Previous research has explored both traditional machine learning methods and deep learning approaches to address these challenges. Early FER systems relied on handcrafted feature extraction techniques such as Local Binary Patterns (LBP), Optical Flow, and Gabor filters [5, 6]. While effective in static and controlled settings, these methods often needed help with the variability inherent in dynamic, real-world environments [4]. With the advent of deep learning, Convolutional Neural Networks (CNN) have become a cornerstone for FER development. By automatically learning hierarchical features directly from raw image data, CNN-based models have demonstrated remarkable improvements in accuracy and robustness [1, 3]. These methods have been successfully applied to large-scale datasets like FER2013, comprising over 35,000 grayscale images across seven emotional categories [4].

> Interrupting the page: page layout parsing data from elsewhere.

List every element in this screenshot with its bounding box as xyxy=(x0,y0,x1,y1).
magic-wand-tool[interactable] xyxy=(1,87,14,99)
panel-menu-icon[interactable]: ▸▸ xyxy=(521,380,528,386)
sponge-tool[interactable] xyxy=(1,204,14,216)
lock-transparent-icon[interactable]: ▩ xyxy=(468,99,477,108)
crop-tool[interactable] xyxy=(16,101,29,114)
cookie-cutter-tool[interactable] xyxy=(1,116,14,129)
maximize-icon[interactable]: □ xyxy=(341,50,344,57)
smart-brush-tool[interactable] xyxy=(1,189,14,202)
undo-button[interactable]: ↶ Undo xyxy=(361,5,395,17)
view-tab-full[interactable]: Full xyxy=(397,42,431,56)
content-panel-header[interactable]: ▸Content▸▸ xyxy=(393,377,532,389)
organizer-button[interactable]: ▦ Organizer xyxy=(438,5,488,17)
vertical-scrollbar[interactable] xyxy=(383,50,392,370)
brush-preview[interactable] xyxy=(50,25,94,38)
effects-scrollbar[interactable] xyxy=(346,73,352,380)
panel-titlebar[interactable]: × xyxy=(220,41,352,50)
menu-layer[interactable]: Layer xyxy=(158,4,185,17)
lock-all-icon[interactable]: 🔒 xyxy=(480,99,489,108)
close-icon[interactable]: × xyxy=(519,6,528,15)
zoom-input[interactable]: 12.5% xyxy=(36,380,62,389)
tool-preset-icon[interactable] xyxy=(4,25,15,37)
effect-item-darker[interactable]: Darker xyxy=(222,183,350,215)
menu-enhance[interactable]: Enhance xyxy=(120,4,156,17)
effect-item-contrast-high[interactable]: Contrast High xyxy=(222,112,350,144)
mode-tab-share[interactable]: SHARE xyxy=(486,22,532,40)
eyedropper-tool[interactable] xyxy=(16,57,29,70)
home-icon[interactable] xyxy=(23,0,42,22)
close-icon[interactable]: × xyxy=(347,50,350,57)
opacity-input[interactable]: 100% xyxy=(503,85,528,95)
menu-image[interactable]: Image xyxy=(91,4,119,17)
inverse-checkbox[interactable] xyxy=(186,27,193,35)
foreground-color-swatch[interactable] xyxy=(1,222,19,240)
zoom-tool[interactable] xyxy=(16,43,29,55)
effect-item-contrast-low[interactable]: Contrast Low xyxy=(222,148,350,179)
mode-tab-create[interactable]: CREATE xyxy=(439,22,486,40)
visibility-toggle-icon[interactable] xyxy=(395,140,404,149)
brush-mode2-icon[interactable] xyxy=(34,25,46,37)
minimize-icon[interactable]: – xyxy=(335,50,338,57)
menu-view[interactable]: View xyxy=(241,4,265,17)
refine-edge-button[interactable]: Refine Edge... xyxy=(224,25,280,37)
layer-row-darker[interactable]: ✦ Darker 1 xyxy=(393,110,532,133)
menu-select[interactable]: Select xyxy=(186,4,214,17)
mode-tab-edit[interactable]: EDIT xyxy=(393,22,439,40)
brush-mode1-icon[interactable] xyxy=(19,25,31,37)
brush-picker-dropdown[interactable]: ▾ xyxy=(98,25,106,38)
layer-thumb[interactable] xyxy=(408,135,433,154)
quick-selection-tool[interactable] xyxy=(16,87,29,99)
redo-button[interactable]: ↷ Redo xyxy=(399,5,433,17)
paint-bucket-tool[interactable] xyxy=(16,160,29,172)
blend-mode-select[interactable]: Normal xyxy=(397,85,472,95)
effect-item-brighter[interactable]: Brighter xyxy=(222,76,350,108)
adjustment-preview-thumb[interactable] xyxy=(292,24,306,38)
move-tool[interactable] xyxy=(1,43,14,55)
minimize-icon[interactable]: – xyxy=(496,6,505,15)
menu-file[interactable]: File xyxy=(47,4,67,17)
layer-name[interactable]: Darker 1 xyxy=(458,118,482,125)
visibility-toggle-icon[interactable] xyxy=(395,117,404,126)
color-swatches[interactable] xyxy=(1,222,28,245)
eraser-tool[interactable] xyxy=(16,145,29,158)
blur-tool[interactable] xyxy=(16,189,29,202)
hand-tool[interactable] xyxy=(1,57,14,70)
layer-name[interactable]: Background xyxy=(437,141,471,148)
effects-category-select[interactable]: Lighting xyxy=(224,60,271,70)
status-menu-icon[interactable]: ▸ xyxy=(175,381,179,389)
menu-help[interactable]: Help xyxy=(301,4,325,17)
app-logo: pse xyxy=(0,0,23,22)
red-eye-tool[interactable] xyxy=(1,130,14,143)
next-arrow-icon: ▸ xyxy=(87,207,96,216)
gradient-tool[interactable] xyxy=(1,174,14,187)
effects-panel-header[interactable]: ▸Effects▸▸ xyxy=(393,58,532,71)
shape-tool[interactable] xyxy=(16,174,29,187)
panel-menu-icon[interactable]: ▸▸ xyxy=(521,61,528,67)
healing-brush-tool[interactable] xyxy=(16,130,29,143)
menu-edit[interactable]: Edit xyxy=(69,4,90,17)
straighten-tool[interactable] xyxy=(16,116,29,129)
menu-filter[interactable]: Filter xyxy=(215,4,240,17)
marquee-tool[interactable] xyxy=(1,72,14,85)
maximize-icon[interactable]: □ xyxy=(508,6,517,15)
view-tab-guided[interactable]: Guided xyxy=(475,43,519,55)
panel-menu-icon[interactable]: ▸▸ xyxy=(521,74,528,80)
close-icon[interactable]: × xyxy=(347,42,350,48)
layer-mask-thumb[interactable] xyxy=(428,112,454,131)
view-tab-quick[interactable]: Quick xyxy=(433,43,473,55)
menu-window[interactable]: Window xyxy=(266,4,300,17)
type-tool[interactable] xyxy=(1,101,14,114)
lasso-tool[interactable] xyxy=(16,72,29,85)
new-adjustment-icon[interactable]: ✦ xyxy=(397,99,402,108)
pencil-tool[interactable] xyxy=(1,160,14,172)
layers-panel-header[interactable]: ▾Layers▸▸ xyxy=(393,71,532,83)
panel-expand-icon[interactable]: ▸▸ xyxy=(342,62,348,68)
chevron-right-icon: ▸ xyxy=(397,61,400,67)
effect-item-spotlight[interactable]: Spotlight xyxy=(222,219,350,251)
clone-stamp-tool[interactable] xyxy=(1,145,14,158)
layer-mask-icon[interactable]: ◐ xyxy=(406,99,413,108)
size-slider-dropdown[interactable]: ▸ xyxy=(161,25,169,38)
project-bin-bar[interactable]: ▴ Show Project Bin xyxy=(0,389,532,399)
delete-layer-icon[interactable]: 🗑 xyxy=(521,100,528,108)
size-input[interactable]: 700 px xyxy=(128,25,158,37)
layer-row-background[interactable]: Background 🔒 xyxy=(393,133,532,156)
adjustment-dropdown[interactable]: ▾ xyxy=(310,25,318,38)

While deep learning approaches have advanced the field considerably, several fundamental challenges persist in FER development. Overfitting due to limited labeled data, data imbalance, and variability in human expressions remain significant barriers to achieving robust system performance [1, 5, 6]. To address these limitations, researchers have employed strategies such as data augmentation, dropout layers, and normalization, which have shown promise in mitigating these issues [3, 4]. Normalization plays a crucial role by ensuring feature comparability across samples, improving numerical stability during training, and facilitating faster model convergence [7]. Nevertheless, there remains a pressing need for innovative methodologies to enhance the generalizability and applicability of FER systems in diverse real-world scenarios.

This study offers FER by developing a novel deep learning framework that explores three critical challenges: overfitting in large-scale datasets, class imbalance among emotion categories, and performance degradation under variable real-world conditions.

The approach introduces several critical enhancements to advanced FER systems:

(1) an adaptive preprocessing pipeline that enhances data quality and feature diversity through techniques like normalization, rotation, and flipping.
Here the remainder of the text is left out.